Required action -
Give the number of lines in these entries that contain the string "sites", with no further comment.
----
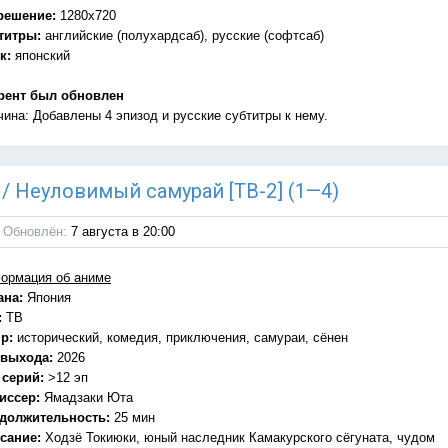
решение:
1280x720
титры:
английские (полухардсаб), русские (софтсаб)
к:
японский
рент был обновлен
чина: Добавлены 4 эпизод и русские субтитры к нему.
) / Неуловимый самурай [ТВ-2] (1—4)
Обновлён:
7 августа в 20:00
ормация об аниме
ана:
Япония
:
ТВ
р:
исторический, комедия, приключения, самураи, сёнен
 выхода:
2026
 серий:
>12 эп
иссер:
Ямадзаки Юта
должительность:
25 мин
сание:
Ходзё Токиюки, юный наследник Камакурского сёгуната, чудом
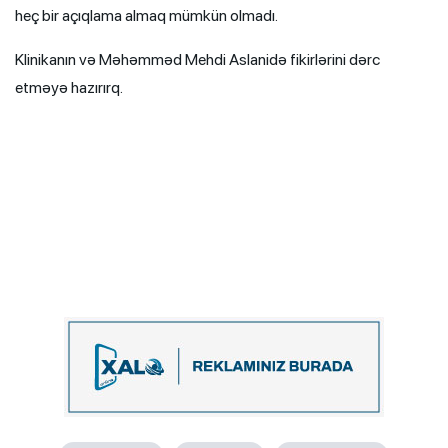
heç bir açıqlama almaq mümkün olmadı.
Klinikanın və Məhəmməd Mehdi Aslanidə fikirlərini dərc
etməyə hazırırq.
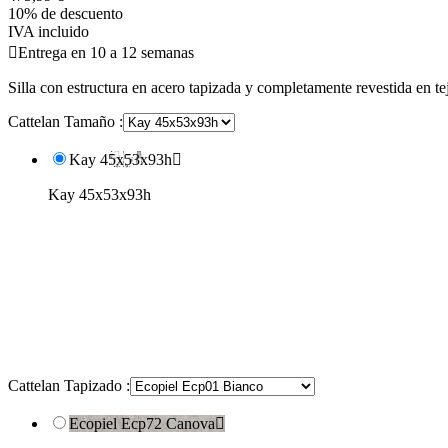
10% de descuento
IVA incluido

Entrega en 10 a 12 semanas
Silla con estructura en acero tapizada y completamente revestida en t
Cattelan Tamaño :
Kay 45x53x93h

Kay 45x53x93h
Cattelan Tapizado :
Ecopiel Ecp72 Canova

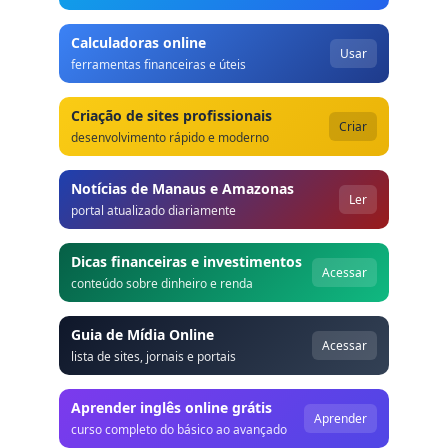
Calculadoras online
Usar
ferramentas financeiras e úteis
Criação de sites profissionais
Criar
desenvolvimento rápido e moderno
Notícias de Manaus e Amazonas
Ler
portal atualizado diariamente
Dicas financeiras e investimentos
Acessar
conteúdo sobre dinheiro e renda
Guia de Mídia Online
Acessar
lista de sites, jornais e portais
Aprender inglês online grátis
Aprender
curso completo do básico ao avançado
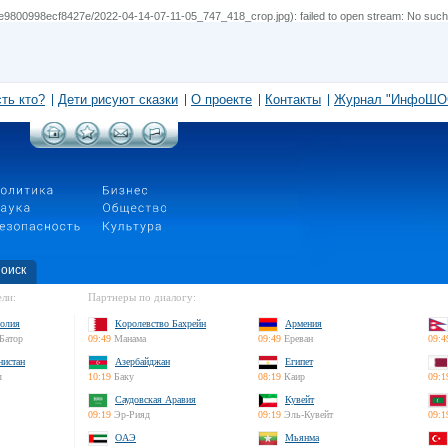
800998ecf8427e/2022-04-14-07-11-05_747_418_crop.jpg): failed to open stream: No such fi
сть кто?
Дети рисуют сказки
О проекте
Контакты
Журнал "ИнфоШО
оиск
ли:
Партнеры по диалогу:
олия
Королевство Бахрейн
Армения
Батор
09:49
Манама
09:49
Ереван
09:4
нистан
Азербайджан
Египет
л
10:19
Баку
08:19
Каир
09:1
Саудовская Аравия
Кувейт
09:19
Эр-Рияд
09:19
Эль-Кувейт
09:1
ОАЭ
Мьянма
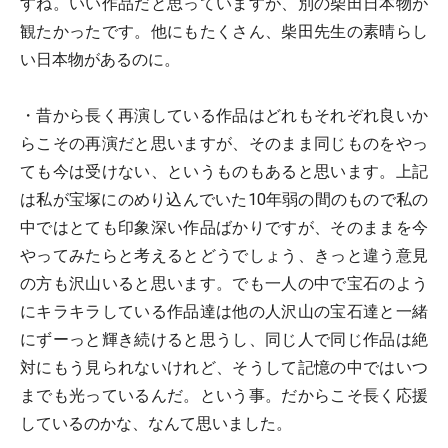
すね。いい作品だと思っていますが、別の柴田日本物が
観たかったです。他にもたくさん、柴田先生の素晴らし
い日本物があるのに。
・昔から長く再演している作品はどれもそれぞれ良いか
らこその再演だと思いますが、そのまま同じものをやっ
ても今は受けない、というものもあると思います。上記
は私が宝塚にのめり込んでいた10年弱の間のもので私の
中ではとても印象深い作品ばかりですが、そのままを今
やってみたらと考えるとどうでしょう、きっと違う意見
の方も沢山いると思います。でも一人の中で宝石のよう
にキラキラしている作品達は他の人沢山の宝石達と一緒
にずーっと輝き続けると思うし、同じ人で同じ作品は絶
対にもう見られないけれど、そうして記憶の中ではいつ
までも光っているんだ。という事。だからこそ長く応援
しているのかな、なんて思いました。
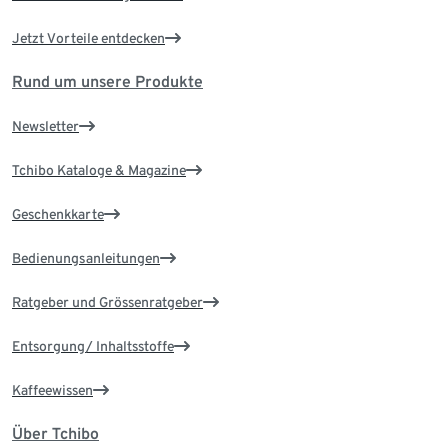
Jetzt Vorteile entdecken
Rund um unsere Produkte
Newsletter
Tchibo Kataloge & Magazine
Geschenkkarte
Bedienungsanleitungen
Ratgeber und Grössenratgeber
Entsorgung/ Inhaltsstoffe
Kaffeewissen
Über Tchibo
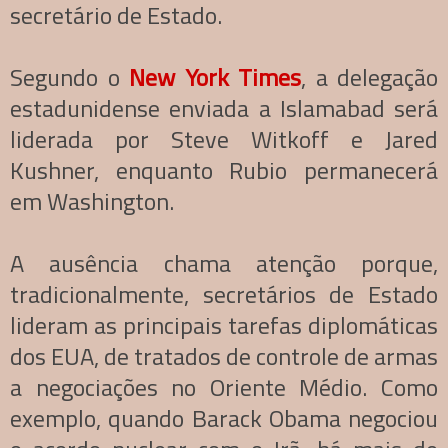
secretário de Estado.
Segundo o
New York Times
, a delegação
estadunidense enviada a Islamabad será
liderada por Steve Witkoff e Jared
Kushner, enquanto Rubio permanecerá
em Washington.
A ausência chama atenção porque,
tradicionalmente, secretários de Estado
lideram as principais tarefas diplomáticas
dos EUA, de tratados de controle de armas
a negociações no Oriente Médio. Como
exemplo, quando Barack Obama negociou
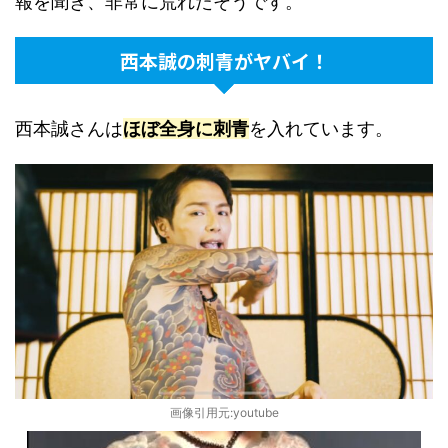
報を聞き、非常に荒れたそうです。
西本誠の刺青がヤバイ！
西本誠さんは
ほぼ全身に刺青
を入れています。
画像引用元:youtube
----
Problem solution -
2